EXERCISE DIRECTIONS —
Your copy of the data should match it exactly, except that the pictures are gone.

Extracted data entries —
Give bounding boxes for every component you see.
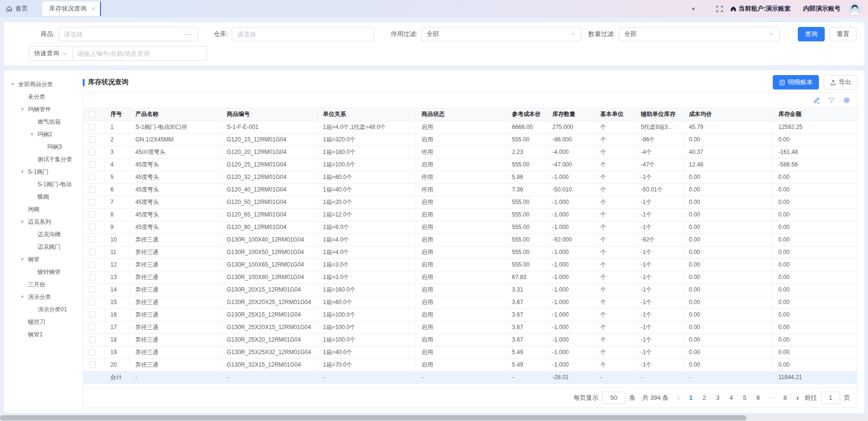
avatar[interactable] [848, 2, 861, 15]
table-row[interactable]: 845度弯头G120_65_12RM01G041箱=12.0个启用555.00-… [83, 208, 857, 221]
table-row[interactable]: 12异径三通G130R_100X65_12RM01G041箱=3.0个启用555… [83, 258, 857, 271]
disabled-filter-value[interactable] [427, 31, 570, 38]
table-row[interactable]: 15异径三通G130R_20X20X25_12RM01G041箱=60.0个启用… [83, 296, 857, 308]
sidebar-item[interactable]: ▼S-1阀门 [4, 166, 76, 178]
sidebar-item[interactable]: ▼钢管 [4, 253, 76, 266]
qty-filter-select[interactable] [619, 27, 780, 41]
tree-expand-icon[interactable]: ▼ [20, 107, 28, 112]
tenant-info[interactable]: 当前租户:演示账套 [730, 4, 791, 13]
column-header[interactable]: 单位关系 [317, 108, 415, 121]
row-checkbox[interactable] [89, 324, 96, 331]
column-header[interactable]: 商品状态 [415, 108, 506, 121]
page-number[interactable]: 1 [686, 394, 696, 401]
tree-expand-icon[interactable]: ▼ [20, 169, 28, 174]
search-button[interactable]: 查询 [798, 27, 825, 41]
row-checkbox[interactable] [89, 299, 96, 306]
column-header[interactable]: 库存金额 [772, 108, 857, 121]
sidebar-item[interactable]: ▼全部商品分类 [4, 78, 76, 90]
column-header[interactable]: 辅助单位库存 [635, 108, 683, 121]
row-checkbox[interactable] [89, 136, 96, 143]
sidebar-item[interactable]: S-1阀门-电动 [4, 178, 76, 191]
goto-page-input[interactable] [821, 392, 840, 404]
table-row[interactable]: 11异径三通G130R_100X50_12RM01G041箱=4.0个启用555… [83, 246, 857, 258]
table-row[interactable]: 10异径三通G130R_100X40_12RM01G041箱=4.0个启用555… [83, 233, 857, 246]
sidebar-item[interactable]: 蝶阀 [4, 191, 76, 203]
sidebar-item[interactable]: 闸阀 [4, 203, 76, 216]
filter-icon[interactable] [828, 97, 835, 104]
next-page-icon[interactable]: › [794, 394, 801, 402]
table-row[interactable]: 13异径三通G130R_100X80_12RM01G041箱=3.0个启用67.… [83, 271, 857, 283]
row-checkbox[interactable] [89, 286, 96, 293]
prev-page-icon[interactable]: ‹ [675, 394, 681, 402]
quick-query-input[interactable] [73, 46, 207, 61]
table-row[interactable]: 17异径三通G130R_25X20X15_12RM01G041箱=100.0个启… [83, 321, 857, 333]
sidebar-item[interactable]: 三月份 [4, 278, 76, 291]
table-row[interactable]: 545度弯头G120_32_12RM01G041箱=60.0个停用5.86-1.… [83, 171, 857, 183]
row-checkbox[interactable] [89, 224, 96, 230]
sidebar-item[interactable]: ▼玛钢2 [4, 128, 76, 140]
product-select[interactable]: ··· [59, 27, 198, 41]
table-row[interactable]: 14异径三通G130R_20X15_12RM01G041箱=160.0个启用3.… [83, 283, 857, 296]
select-all-checkbox[interactable] [89, 111, 96, 118]
column-header[interactable]: 参考成本价 [506, 108, 546, 121]
column-header[interactable]: 基本单位 [594, 108, 635, 121]
column-header[interactable]: 库存数量 [546, 108, 594, 121]
row-checkbox[interactable] [89, 361, 96, 368]
column-header[interactable]: 成本均价 [683, 108, 772, 121]
sidebar-item[interactable]: 螺丝刀 [4, 316, 76, 328]
table-row[interactable]: 18异径三通G130R_25X20_12RM01G041箱=100.0个启用3.… [83, 333, 857, 346]
table-row[interactable]: 2GN 1/2X45MMG120_15_12RM01G041箱=320.0个启用… [83, 133, 857, 146]
tree-expand-icon[interactable]: ▼ [11, 82, 18, 87]
product-input[interactable] [64, 31, 185, 38]
row-checkbox[interactable] [89, 349, 96, 356]
table-row[interactable]: 20异径三通G130R_32X15_12RM01G041箱=70.0个启用5.4… [83, 358, 857, 371]
reset-button[interactable]: 重置 [830, 27, 856, 41]
page-number[interactable]: 5 [740, 394, 750, 401]
tree-expand-icon[interactable]: ▼ [20, 257, 28, 262]
row-checkbox[interactable] [89, 274, 96, 281]
page-number[interactable]: 2 [699, 394, 710, 401]
sidebar-item[interactable]: ▼演示分类 [4, 291, 76, 303]
sidebar-item[interactable]: 玛钢3 [4, 140, 76, 153]
row-checkbox[interactable] [89, 261, 96, 268]
tab-inventory-query[interactable]: 库存状况查询 × [42, 1, 101, 16]
column-header[interactable]: 产品名称 [129, 108, 221, 121]
sidebar-item[interactable]: 钢管1 [4, 328, 76, 341]
row-checkbox[interactable] [89, 336, 96, 343]
table-row[interactable]: 745度弯头G120_50_12RM01G041箱=20.0个启用555.00-… [83, 196, 857, 208]
gear-icon[interactable] [843, 97, 850, 104]
table-row[interactable]: 1S-1阀门-电动30口径S-1-F-E-0011箱=4.0个,1托盘=48.0… [83, 121, 857, 133]
sidebar-item[interactable]: ▼迈克系列 [4, 216, 76, 228]
page-number[interactable]: 4 [726, 394, 737, 401]
row-checkbox[interactable] [89, 211, 96, 218]
fullscreen-icon[interactable] [716, 5, 723, 13]
sidebar-item[interactable]: 未分类 [4, 90, 76, 103]
tree-expand-icon[interactable]: ▼ [30, 132, 38, 137]
tree-expand-icon[interactable]: ▼ [20, 294, 28, 299]
qty-filter-value[interactable] [624, 31, 768, 38]
page-number[interactable]: 3 [713, 394, 723, 401]
account-name[interactable]: 内部演示账号 [803, 4, 841, 13]
column-header[interactable]: 商品编号 [221, 108, 317, 121]
scrollbar-thumb[interactable] [0, 415, 746, 421]
sidebar-item[interactable]: 迈克阀门 [4, 241, 76, 253]
product-more-icon[interactable]: ··· [185, 31, 193, 38]
table-row[interactable]: 345////度弯头G120_20_12RM01G041箱=180.0个停用2.… [83, 146, 857, 158]
sidebar-item[interactable]: 镀锌钢管 [4, 266, 76, 278]
home-nav[interactable]: 首页 [6, 4, 28, 13]
sidebar-item[interactable]: 迈克沟槽 [4, 228, 76, 241]
table-row[interactable]: 445度弯头G120_25_12RM01G041箱=100.0个启用555.00… [83, 158, 857, 171]
edit-icon[interactable] [813, 97, 820, 104]
export-button[interactable]: 导出 [824, 75, 857, 89]
tab-close-icon[interactable]: × [91, 5, 95, 12]
chevron-down-icon[interactable]: ▼ [691, 6, 696, 12]
table-row[interactable]: 945度弯头G120_80_12RM01G041箱=8.0个启用555.00-1… [83, 221, 857, 233]
warehouse-select[interactable] [232, 27, 374, 41]
sidebar-item[interactable]: 测试子集分类 [4, 153, 76, 166]
sidebar-item[interactable]: 演示分类01 [4, 303, 76, 316]
row-checkbox[interactable] [89, 199, 96, 205]
row-checkbox[interactable] [89, 249, 96, 255]
row-checkbox[interactable] [89, 161, 96, 168]
row-checkbox[interactable] [89, 311, 96, 318]
row-checkbox[interactable] [89, 174, 96, 180]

THE COMPLETED TASK —
Give bounding boxes for every component you see.
avatar[interactable] [848, 2, 861, 15]
table-row[interactable]: 845度弯头G120_65_12RM01G041箱=12.0个启用555.00-… [83, 208, 857, 221]
table-row[interactable]: 12异径三通G130R_100X65_12RM01G041箱=3.0个启用555… [83, 258, 857, 271]
disabled-filter-value[interactable] [427, 31, 570, 38]
table-row[interactable]: 15异径三通G130R_20X20X25_12RM01G041箱=60.0个启用… [83, 296, 857, 308]
sidebar-item[interactable]: ▼S-1阀门 [4, 166, 76, 178]
sidebar-item[interactable]: ▼钢管 [4, 253, 76, 266]
qty-filter-select[interactable] [619, 27, 780, 41]
tree-expand-icon[interactable]: ▼ [20, 107, 28, 112]
tenant-info[interactable]: 当前租户:演示账套 [730, 4, 791, 13]
column-header[interactable]: 单位关系 [317, 108, 415, 121]
row-checkbox[interactable] [89, 324, 96, 331]
column-header[interactable]: 商品状态 [415, 108, 506, 121]
page-number[interactable]: 1 [686, 394, 696, 401]
tree-expand-icon[interactable]: ▼ [20, 169, 28, 174]
search-button[interactable]: 查询 [798, 27, 825, 41]
row-checkbox[interactable] [89, 299, 96, 306]
column-header[interactable]: 库存金额 [772, 108, 857, 121]
sidebar-item[interactable]: ▼全部商品分类 [4, 78, 76, 90]
column-header[interactable]: 辅助单位库存 [635, 108, 683, 121]
row-checkbox[interactable] [89, 136, 96, 143]
sidebar-item[interactable]: S-1阀门-电动 [4, 178, 76, 191]
goto-page-input[interactable] [821, 392, 840, 404]
table-row[interactable]: 11异径三通G130R_100X50_12RM01G041箱=4.0个启用555… [83, 246, 857, 258]
table-row[interactable]: 10异径三通G130R_100X40_12RM01G041箱=4.0个启用555… [83, 233, 857, 246]
sidebar-item[interactable]: 蝶阀 [4, 191, 76, 203]
sidebar-item[interactable]: 闸阀 [4, 203, 76, 216]
filter-icon[interactable] [828, 97, 835, 104]
next-page-icon[interactable]: › [794, 394, 801, 402]
table-row[interactable]: 13异径三通G130R_100X80_12RM01G041箱=3.0个启用67.… [83, 271, 857, 283]
row-checkbox[interactable] [89, 286, 96, 293]
prev-page-icon[interactable]: ‹ [675, 394, 681, 402]
quick-query-input[interactable] [73, 46, 207, 61]
table-row[interactable]: 17异径三通G130R_25X20X15_12RM01G041箱=100.0个启… [83, 321, 857, 333]
sidebar-item[interactable]: 三月份 [4, 278, 76, 291]
table-row[interactable]: 545度弯头G120_32_12RM01G041箱=60.0个停用5.86-1.… [83, 171, 857, 183]
row-checkbox[interactable] [89, 224, 96, 230]
sidebar-item[interactable]: ▼玛钢2 [4, 128, 76, 140]
product-select[interactable]: ··· [59, 27, 198, 41]
table-row[interactable]: 14异径三通G130R_20X15_12RM01G041箱=160.0个启用3.… [83, 283, 857, 296]
select-all-checkbox[interactable] [89, 111, 96, 118]
column-header[interactable]: 参考成本价 [506, 108, 546, 121]
column-header[interactable]: 基本单位 [594, 108, 635, 121]
column-header[interactable]: 库存数量 [546, 108, 594, 121]
row-checkbox[interactable] [89, 361, 96, 368]
column-header[interactable]: 成本均价 [683, 108, 772, 121]
sidebar-item[interactable]: 螺丝刀 [4, 316, 76, 328]
table-row[interactable]: 18异径三通G130R_25X20_12RM01G041箱=100.0个启用3.… [83, 333, 857, 346]
table-row[interactable]: 2GN 1/2X45MMG120_15_12RM01G041箱=320.0个启用… [83, 133, 857, 146]
tree-expand-icon[interactable]: ▼ [11, 82, 18, 87]
product-input[interactable] [64, 31, 185, 38]
row-checkbox[interactable] [89, 349, 96, 356]
table-row[interactable]: 20异径三通G130R_32X15_12RM01G041箱=70.0个启用5.4… [83, 358, 857, 371]
reset-button[interactable]: 重置 [830, 27, 856, 41]
page-number[interactable]: 5 [740, 394, 750, 401]
tree-expand-icon[interactable]: ▼ [20, 257, 28, 262]
row-checkbox[interactable] [89, 274, 96, 281]
page-number[interactable]: 2 [699, 394, 710, 401]
sidebar-item[interactable]: ▼演示分类 [4, 291, 76, 303]
sidebar-item[interactable]: 玛钢3 [4, 140, 76, 153]
row-checkbox[interactable] [89, 261, 96, 268]
tab-inventory-query[interactable]: 库存状况查询 × [42, 1, 101, 16]
column-header[interactable]: 产品名称 [129, 108, 221, 121]
sidebar-item[interactable]: 钢管1 [4, 328, 76, 341]
row-checkbox[interactable] [89, 336, 96, 343]
table-row[interactable]: 745度弯头G120_50_12RM01G041箱=20.0个启用555.00-… [83, 196, 857, 208]
gear-icon[interactable] [843, 97, 850, 104]
table-row[interactable]: 1S-1阀门-电动30口径S-1-F-E-0011箱=4.0个,1托盘=48.0… [83, 121, 857, 133]
sidebar-item[interactable]: ▼迈克系列 [4, 216, 76, 228]
page-number[interactable]: 4 [726, 394, 737, 401]
row-checkbox[interactable] [89, 211, 96, 218]
fullscreen-icon[interactable] [716, 5, 723, 13]
sidebar-item[interactable]: 未分类 [4, 90, 76, 103]
tree-expand-icon[interactable]: ▼ [30, 132, 38, 137]
tree-expand-icon[interactable]: ▼ [20, 294, 28, 299]
qty-filter-value[interactable] [624, 31, 768, 38]
page-number[interactable]: 3 [713, 394, 723, 401]
account-name[interactable]: 内部演示账号 [803, 4, 841, 13]
column-header[interactable]: 商品编号 [221, 108, 317, 121]
scrollbar-thumb[interactable] [0, 415, 746, 421]
sidebar-item[interactable]: 迈克阀门 [4, 241, 76, 253]
product-more-icon[interactable]: ··· [185, 31, 193, 38]
table-row[interactable]: 345////度弯头G120_20_12RM01G041箱=180.0个停用2.… [83, 146, 857, 158]
sidebar-item[interactable]: 镀锌钢管 [4, 266, 76, 278]
home-nav[interactable]: 首页 [6, 4, 28, 13]
sidebar-item[interactable]: 迈克沟槽 [4, 228, 76, 241]
table-row[interactable]: 445度弯头G120_25_12RM01G041箱=100.0个启用555.00… [83, 158, 857, 171]
edit-icon[interactable] [813, 97, 820, 104]
export-button[interactable]: 导出 [824, 75, 857, 89]
tab-close-icon[interactable]: × [91, 5, 95, 12]
chevron-down-icon[interactable]: ▼ [691, 6, 696, 12]
table-row[interactable]: 945度弯头G120_80_12RM01G041箱=8.0个启用555.00-1… [83, 221, 857, 233]
warehouse-select[interactable] [232, 27, 374, 41]
sidebar-item[interactable]: 测试子集分类 [4, 153, 76, 166]
sidebar-item[interactable]: 演示分类01 [4, 303, 76, 316]
row-checkbox[interactable] [89, 199, 96, 205]
row-checkbox[interactable] [89, 249, 96, 255]
row-checkbox[interactable] [89, 161, 96, 168]
row-checkbox[interactable] [89, 311, 96, 318]
row-checkbox[interactable] [89, 174, 96, 180]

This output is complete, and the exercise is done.